Document understanding data:
• • • • •
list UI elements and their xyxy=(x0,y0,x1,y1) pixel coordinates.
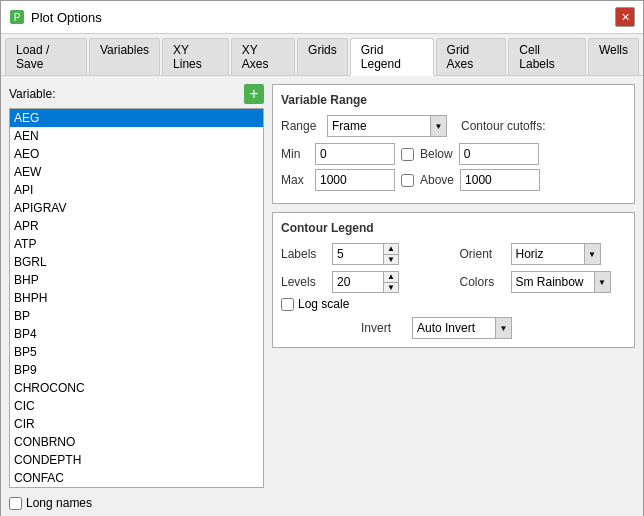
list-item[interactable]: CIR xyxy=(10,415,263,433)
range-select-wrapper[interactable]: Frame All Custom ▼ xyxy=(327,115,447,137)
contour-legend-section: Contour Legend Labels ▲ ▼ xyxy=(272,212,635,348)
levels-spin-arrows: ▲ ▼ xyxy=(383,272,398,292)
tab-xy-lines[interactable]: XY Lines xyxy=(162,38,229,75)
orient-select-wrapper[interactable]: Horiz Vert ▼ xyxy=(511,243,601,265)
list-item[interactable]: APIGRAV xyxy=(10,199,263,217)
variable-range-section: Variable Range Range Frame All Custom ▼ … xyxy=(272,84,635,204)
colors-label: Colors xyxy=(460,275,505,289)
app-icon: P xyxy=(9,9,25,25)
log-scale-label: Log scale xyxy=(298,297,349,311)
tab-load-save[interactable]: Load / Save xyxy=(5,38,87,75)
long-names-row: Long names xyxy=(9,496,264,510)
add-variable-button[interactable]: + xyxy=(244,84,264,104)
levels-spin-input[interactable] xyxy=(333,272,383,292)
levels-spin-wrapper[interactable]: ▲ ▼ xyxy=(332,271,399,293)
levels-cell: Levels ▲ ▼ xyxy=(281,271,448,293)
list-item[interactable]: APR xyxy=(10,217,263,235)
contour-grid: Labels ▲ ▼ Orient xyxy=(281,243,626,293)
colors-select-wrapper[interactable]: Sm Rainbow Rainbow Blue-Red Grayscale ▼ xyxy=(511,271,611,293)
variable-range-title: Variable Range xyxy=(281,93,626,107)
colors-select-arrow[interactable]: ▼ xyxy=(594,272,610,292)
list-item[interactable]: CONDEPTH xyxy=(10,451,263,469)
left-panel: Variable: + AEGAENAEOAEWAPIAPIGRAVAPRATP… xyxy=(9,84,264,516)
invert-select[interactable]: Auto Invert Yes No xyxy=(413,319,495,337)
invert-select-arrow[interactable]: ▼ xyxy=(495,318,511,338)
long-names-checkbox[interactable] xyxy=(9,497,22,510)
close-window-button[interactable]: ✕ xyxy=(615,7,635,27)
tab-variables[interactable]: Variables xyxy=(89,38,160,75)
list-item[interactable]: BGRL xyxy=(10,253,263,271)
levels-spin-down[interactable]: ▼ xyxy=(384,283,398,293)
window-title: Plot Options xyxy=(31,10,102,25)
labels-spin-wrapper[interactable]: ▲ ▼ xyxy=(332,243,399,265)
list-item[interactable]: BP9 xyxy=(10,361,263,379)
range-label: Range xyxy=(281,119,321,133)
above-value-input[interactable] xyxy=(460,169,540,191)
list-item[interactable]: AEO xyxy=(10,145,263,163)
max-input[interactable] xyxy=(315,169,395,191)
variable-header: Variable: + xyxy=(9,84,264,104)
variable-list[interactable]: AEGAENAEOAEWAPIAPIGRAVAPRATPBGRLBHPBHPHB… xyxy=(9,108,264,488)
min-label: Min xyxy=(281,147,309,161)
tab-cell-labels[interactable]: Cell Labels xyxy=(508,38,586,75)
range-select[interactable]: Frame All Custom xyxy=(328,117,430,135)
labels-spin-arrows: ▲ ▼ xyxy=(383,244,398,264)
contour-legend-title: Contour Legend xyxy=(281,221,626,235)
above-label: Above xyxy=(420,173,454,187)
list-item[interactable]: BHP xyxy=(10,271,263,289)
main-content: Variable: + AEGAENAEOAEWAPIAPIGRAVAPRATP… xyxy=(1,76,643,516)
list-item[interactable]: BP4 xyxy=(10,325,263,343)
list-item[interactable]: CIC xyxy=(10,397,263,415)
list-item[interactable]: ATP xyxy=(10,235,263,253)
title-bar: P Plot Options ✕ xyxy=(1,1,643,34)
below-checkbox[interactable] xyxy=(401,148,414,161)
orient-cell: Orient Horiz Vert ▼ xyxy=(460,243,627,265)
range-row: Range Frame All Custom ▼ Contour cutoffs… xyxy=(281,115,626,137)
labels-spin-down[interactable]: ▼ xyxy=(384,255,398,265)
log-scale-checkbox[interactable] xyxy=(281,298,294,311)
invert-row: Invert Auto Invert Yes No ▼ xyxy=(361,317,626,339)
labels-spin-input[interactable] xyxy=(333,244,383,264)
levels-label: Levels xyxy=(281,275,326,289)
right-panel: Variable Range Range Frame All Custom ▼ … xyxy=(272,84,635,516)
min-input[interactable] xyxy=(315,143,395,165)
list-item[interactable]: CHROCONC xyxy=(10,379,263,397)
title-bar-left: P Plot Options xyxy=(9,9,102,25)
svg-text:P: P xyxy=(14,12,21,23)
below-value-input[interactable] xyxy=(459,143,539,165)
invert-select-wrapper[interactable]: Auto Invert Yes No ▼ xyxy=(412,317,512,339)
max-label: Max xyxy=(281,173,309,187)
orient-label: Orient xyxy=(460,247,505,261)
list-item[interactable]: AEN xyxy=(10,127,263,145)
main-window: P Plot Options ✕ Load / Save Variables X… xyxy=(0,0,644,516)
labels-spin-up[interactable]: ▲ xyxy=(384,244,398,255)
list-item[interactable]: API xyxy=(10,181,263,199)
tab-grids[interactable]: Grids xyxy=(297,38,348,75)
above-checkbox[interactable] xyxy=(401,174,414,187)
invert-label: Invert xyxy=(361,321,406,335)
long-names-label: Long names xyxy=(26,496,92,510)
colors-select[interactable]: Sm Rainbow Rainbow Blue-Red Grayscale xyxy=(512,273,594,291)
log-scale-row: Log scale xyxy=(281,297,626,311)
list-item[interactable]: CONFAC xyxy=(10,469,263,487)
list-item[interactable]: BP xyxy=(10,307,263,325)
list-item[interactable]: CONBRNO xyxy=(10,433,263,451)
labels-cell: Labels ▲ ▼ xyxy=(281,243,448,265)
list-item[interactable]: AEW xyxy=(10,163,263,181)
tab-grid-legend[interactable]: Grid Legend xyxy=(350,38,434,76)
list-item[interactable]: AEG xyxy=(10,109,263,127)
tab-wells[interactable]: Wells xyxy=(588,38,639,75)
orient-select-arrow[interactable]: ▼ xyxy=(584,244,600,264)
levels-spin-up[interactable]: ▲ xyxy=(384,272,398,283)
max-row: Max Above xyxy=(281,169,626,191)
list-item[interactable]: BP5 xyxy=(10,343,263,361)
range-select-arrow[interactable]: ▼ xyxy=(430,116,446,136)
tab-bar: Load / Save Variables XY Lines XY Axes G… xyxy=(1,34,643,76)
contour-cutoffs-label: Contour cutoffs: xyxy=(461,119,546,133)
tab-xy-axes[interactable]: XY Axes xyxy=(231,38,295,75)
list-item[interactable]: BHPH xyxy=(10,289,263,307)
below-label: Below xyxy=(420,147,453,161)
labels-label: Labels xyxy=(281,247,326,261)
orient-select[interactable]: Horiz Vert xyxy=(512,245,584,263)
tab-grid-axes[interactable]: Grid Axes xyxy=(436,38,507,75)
• • • • •
Work item: A verbatim transcript of the entries above is required, with the pictures left out.

The completed task:
list UI elements and their xyxy=(x0,y0,x1,y1) pixel coordinates.
list-item[interactable]: CIR xyxy=(10,415,263,433)
range-select-wrapper[interactable]: Frame All Custom ▼ xyxy=(327,115,447,137)
contour-legend-section: Contour Legend Labels ▲ ▼ xyxy=(272,212,635,348)
levels-spin-arrows: ▲ ▼ xyxy=(383,272,398,292)
tab-xy-lines[interactable]: XY Lines xyxy=(162,38,229,75)
orient-select-wrapper[interactable]: Horiz Vert ▼ xyxy=(511,243,601,265)
list-item[interactable]: APIGRAV xyxy=(10,199,263,217)
variable-range-section: Variable Range Range Frame All Custom ▼ … xyxy=(272,84,635,204)
colors-label: Colors xyxy=(460,275,505,289)
app-icon: P xyxy=(9,9,25,25)
log-scale-label: Log scale xyxy=(298,297,349,311)
tab-load-save[interactable]: Load / Save xyxy=(5,38,87,75)
long-names-row: Long names xyxy=(9,496,264,510)
add-variable-button[interactable]: + xyxy=(244,84,264,104)
levels-spin-input[interactable] xyxy=(333,272,383,292)
levels-spin-wrapper[interactable]: ▲ ▼ xyxy=(332,271,399,293)
levels-cell: Levels ▲ ▼ xyxy=(281,271,448,293)
list-item[interactable]: APR xyxy=(10,217,263,235)
contour-grid: Labels ▲ ▼ Orient xyxy=(281,243,626,293)
colors-select-wrapper[interactable]: Sm Rainbow Rainbow Blue-Red Grayscale ▼ xyxy=(511,271,611,293)
variable-range-title: Variable Range xyxy=(281,93,626,107)
colors-select-arrow[interactable]: ▼ xyxy=(594,272,610,292)
list-item[interactable]: CONDEPTH xyxy=(10,451,263,469)
left-panel: Variable: + AEGAENAEOAEWAPIAPIGRAVAPRATP… xyxy=(9,84,264,516)
invert-select[interactable]: Auto Invert Yes No xyxy=(413,319,495,337)
invert-select-arrow[interactable]: ▼ xyxy=(495,318,511,338)
long-names-checkbox[interactable] xyxy=(9,497,22,510)
close-window-button[interactable]: ✕ xyxy=(615,7,635,27)
tab-variables[interactable]: Variables xyxy=(89,38,160,75)
list-item[interactable]: BGRL xyxy=(10,253,263,271)
levels-spin-down[interactable]: ▼ xyxy=(384,283,398,293)
window-title: Plot Options xyxy=(31,10,102,25)
labels-spin-wrapper[interactable]: ▲ ▼ xyxy=(332,243,399,265)
list-item[interactable]: BP9 xyxy=(10,361,263,379)
range-label: Range xyxy=(281,119,321,133)
above-value-input[interactable] xyxy=(460,169,540,191)
list-item[interactable]: AEO xyxy=(10,145,263,163)
max-input[interactable] xyxy=(315,169,395,191)
variable-header: Variable: + xyxy=(9,84,264,104)
variable-list[interactable]: AEGAENAEOAEWAPIAPIGRAVAPRATPBGRLBHPBHPHB… xyxy=(9,108,264,488)
min-label: Min xyxy=(281,147,309,161)
tab-cell-labels[interactable]: Cell Labels xyxy=(508,38,586,75)
range-select[interactable]: Frame All Custom xyxy=(328,117,430,135)
labels-spin-arrows: ▲ ▼ xyxy=(383,244,398,264)
contour-legend-title: Contour Legend xyxy=(281,221,626,235)
above-label: Above xyxy=(420,173,454,187)
list-item[interactable]: BHP xyxy=(10,271,263,289)
main-content: Variable: + AEGAENAEOAEWAPIAPIGRAVAPRATP… xyxy=(1,76,643,516)
list-item[interactable]: BP4 xyxy=(10,325,263,343)
list-item[interactable]: CIC xyxy=(10,397,263,415)
list-item[interactable]: ATP xyxy=(10,235,263,253)
title-bar: P Plot Options ✕ xyxy=(1,1,643,34)
below-checkbox[interactable] xyxy=(401,148,414,161)
orient-cell: Orient Horiz Vert ▼ xyxy=(460,243,627,265)
range-row: Range Frame All Custom ▼ Contour cutoffs… xyxy=(281,115,626,137)
labels-spin-down[interactable]: ▼ xyxy=(384,255,398,265)
log-scale-checkbox[interactable] xyxy=(281,298,294,311)
invert-row: Invert Auto Invert Yes No ▼ xyxy=(361,317,626,339)
labels-spin-input[interactable] xyxy=(333,244,383,264)
levels-label: Levels xyxy=(281,275,326,289)
right-panel: Variable Range Range Frame All Custom ▼ … xyxy=(272,84,635,516)
min-input[interactable] xyxy=(315,143,395,165)
list-item[interactable]: CHROCONC xyxy=(10,379,263,397)
title-bar-left: P Plot Options xyxy=(9,9,102,25)
svg-text:P: P xyxy=(14,12,21,23)
below-value-input[interactable] xyxy=(459,143,539,165)
invert-select-wrapper[interactable]: Auto Invert Yes No ▼ xyxy=(412,317,512,339)
max-label: Max xyxy=(281,173,309,187)
orient-label: Orient xyxy=(460,247,505,261)
list-item[interactable]: AEN xyxy=(10,127,263,145)
main-window: P Plot Options ✕ Load / Save Variables X… xyxy=(0,0,644,516)
labels-spin-up[interactable]: ▲ xyxy=(384,244,398,255)
list-item[interactable]: API xyxy=(10,181,263,199)
tab-grids[interactable]: Grids xyxy=(297,38,348,75)
above-checkbox[interactable] xyxy=(401,174,414,187)
invert-label: Invert xyxy=(361,321,406,335)
long-names-label: Long names xyxy=(26,496,92,510)
colors-select[interactable]: Sm Rainbow Rainbow Blue-Red Grayscale xyxy=(512,273,594,291)
log-scale-row: Log scale xyxy=(281,297,626,311)
list-item[interactable]: CONFAC xyxy=(10,469,263,487)
list-item[interactable]: BP xyxy=(10,307,263,325)
list-item[interactable]: CONBRNO xyxy=(10,433,263,451)
labels-cell: Labels ▲ ▼ xyxy=(281,243,448,265)
list-item[interactable]: AEW xyxy=(10,163,263,181)
tab-grid-legend[interactable]: Grid Legend xyxy=(350,38,434,76)
list-item[interactable]: AEG xyxy=(10,109,263,127)
tab-wells[interactable]: Wells xyxy=(588,38,639,75)
orient-select-arrow[interactable]: ▼ xyxy=(584,244,600,264)
levels-spin-up[interactable]: ▲ xyxy=(384,272,398,283)
max-row: Max Above xyxy=(281,169,626,191)
list-item[interactable]: BP5 xyxy=(10,343,263,361)
range-select-arrow[interactable]: ▼ xyxy=(430,116,446,136)
tab-bar: Load / Save Variables XY Lines XY Axes G… xyxy=(1,34,643,76)
contour-cutoffs-label: Contour cutoffs: xyxy=(461,119,546,133)
tab-xy-axes[interactable]: XY Axes xyxy=(231,38,295,75)
list-item[interactable]: BHPH xyxy=(10,289,263,307)
below-label: Below xyxy=(420,147,453,161)
labels-label: Labels xyxy=(281,247,326,261)
orient-select[interactable]: Horiz Vert xyxy=(512,245,584,263)
tab-grid-axes[interactable]: Grid Axes xyxy=(436,38,507,75)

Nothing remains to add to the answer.